Si l'on examine le budget des départements qui se sont engagés de façon volontaire depuis quelques années dans des politiques novatrices, la progression des moyens consacrés est bien supérieure. Dans le cas de mon département, elle aura été, durant les cinq dernières années, de 45 % à 55 % selon les actions engagées.
Il est donc important, monsieur le ministre délégué, que le Parlement puisse être saisi d'une étude d'impact, au terme de deux années, afin d'établir un juste bilan, quantitatif et qualitatif, des mesures engagées.
Ensuite, la création d'une cellule opérationnelle appelle de ma part quelques observations. Si celle-ci apparaît nécessaire, sur le principe, vous nous proposez de créer ce dispositif dans chaque département et cette généralisation pose problème.
Il s'agit, c'est vrai, d'une mesure forte. J'évoquais, il y a un instant, l'exemple du Québec. Je sais qu'une telle cellule y existe, placée sous l'autorité de l'exécutif de la collectivité, et que son fonctionnement peut être largement envié. Mais comparaison n'est pas raison, et je me demande si l'article 5 du projet de loi ne va pas ou trop loin ou pas assez loin !
Dans les départements qui accueillent des tribunaux importants, avec des parquets spécialisés pour mineurs, et qui disposent d'administrations très structurées, une cellule opérationnelle n'aura pas de difficulté à prendre corps, et l'on peut considérer qu'elle existe déjà de facto.
Dans les autres départements, en revanche, où les services souffrent déjà d'une insuffisance de moyens, il est à craindre que la démarche ne soit saisie par beaucoup comme un prétexte pour se désengager ou se déresponsabiliser, du fait de l'obligation imposée au département de créer les services nécessaires ou de les renforcer.
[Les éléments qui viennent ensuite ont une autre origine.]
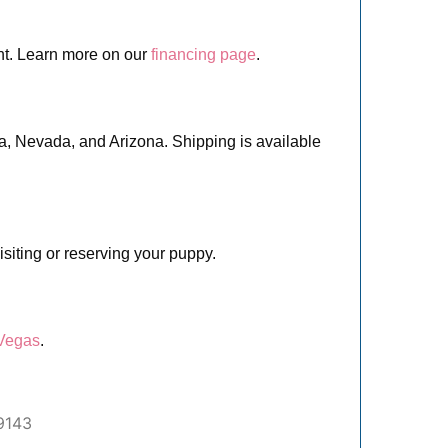
nt. Learn more on our
financing page
.
ia, Nevada, and Arizona. Shipping is available
siting or reserving your puppy.
 Vegas
.
9143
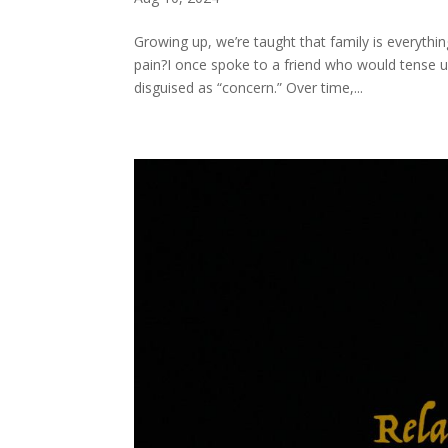
Growing up, we’re taught that family is everyth
pain?I once spoke to a friend who would tense u
disguised as “concern.” Over time,...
Beaucoup de décisions seront partagées entre l'autorité judiciaire et le président du conseil général, mais il n'est pas dit dans quelle mesure les services de l'État seront mis à disposition de ce dernier ; vous me permettrez de citer l'exemple du service de la protection judiciaire de la jeunesse, la PJJ.
Je n'évoquerai pas davantage le cas de l'éducation nationale, qui n'a pas encore vraiment appliqué les politiques prévues par le législateur, sans parler de la situation particulière des médecins et infirmiers scolaires - elle va devenir de plus en plus incompréhensible -, qui se trouveront au coeur des établissements mais en dehors du dispositif de la politique confiée aux présidents de conseil général.
J'évoque ces quelques aspects, monsieur le ministre délégué, car, s'agissant de la création de cellules opérationnelles, le plus important est non pas la structure, avec son inévitable lourdeur, mais la démarche qui en est attendue et qui relèvera surtout de la mise en oeuvre des protocoles.
Sans vouloir faire référence à d'autres structures que les départements doivent aujourd'hui assumer, il serait à mon sens plus raisonnable et plus efficace pour les départements qui ne disposent pas des moyens nécessaires de pouvoir, dans un premier temps, mettre en oeuvre la loi sans avoir forcément l'obligation de créer une cellule opérationnelle, à partir du moment où un protocole établirait la règle du partenariat et de la collaboration entre l'ensemble des acteurs, administratifs et judiciaires.
Sous réserve de la mise en oeuvre progressive de l'article 5, monsieur le ministre délégué, le projet de loi réformant la protection de l'enfance constituera, bien sûr, une étape importante pour la cause de l'enfant, mais il doit aussi participer à la modernisation du fonctionnement de l'État dans la mesure où il conduit les acteurs et les collectivités, au premier chef, les départements, à adopter un autre mode de fonctionnement.
Il y a les belles lois ; ce sont celles qui sont votées. Il y a les grandes lois ; ce sont celles qui sont appliquées. Vous avez constaté, monsieur le ministre délégué, la volonté des élus, notamment des présidents de conseil général, de tout faire pour mettre en oeuvre votre loi. Nous avons noté que vous étiez prêt à nous donner les moyens pour que cette belle loi devienne une grande loi, et je vous en remercie.